In similar fashion to Tezos and ATB Coin, the cryptocurrency startup, Centra, has been accused of violating securities laws and is now facing a class action. It is alleged that between July and October 2017, Centra raised over US$30 million by offering and selling unregistered securities. Centra’s novel value proposition was that it would use the capital to develop a debit card that would integrate numerous cryptocurrencies and offer faster transactions in addition to the ability to withdraw fiat currency. Centra used certain celebrity endorsements to increase the notoriety of the ICO, though Floyd “Money” Mayweather, one of the endorsers, has not been named in the suit.

Potential Action Against Other Exchanges

There has also recently been considerable discussion in online forums and other mediums about further potential legal action against widely used exchanges for deposit and withdrawal issues, downtime and delays in the execution of trades, price manipulation, insider trading and other related issues.

Legal Bases for Liability

While the class actions in the United States have largely been framed around alleged breaches of securities laws, as noted, we are also seeing claims being advanced under other well-developed theories of liability and well-established causes of action such as civil fraud, breach of contract, unjust enrichment and misrepresentation. Claims are also being advanced under existing consumer protection legislation.

Class Actions in Canada

Though we have yet to see the same level of litigation activity in Canada, we expect it is only a matter of time before plaintiffs take up the fight here, particularly given the relatively low bar for certification of class actions in Canada and the tendency of Canadian plaintiff’s counsel to launch copycat suits. The U.S. class actions discussed above not only highlight what is inevitably to come, but they also help underscore the need for all market participants to appropriately structure their affairs, implement adequate security protocols and take active and diligent steps to mitigate risk, particularly in the face of rapid market growth and increasing scrutiny from regulators and investors.


We are seeing some phenomenal technological changes propelled by innovative companies and individuals developing new products, services and entire business models based on blockchain technology. These parties are moving away from traditional financing toward ICOs, air-dropping and other more novel forms of funding for their businesses. However, with that, and with the anonymous and international nature of transactions, the multitude of parties involved (issuers, advisors, promoters, investors, banks, exchanges, hackers, etc.), the inability of regulatory oversight to keep pace, and the great disparity in the sophistication of market participants, among other factors, a perfect storm is brewing, and growing.

As we have seen in the United States, the cryptocurrency space is providing fertile ground for civil litigation, particularly class actions. We expect this trend to surge as more mainstream acceptance of blockchain technology, cryptocurrencies and ICOs happens. It is not all FUD though. As the risk of facing a Canadian class action expands, there are existing and emerging tools creative defence counsel can use to blunt even the most aggressive plaintiffs’ counsel tactics. Bennett Jones LLP is ready to assist its clients in navigating the challenges that inevitably lie ahead in this exciting and dynamic space.

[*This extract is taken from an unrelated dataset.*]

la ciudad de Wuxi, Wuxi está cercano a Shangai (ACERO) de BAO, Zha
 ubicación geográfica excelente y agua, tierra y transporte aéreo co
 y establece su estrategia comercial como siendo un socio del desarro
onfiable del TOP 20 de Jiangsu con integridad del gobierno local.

*This article assumes a certain baseline knowledge of cryptocurrencies, ICOs and blockchain technology. If there are any terms used in this article with which you are unfamiliar, or any subject matter about which you have questions, please let us know (or do some googling as this is an interesting and exciting new frontier).

Special thanks to articling student David St. Bernard for his assistance with preparing this article.

The content of this article is intended to provide a general guide to the subject matter. Specialist advice should be sought about your specific circumstances.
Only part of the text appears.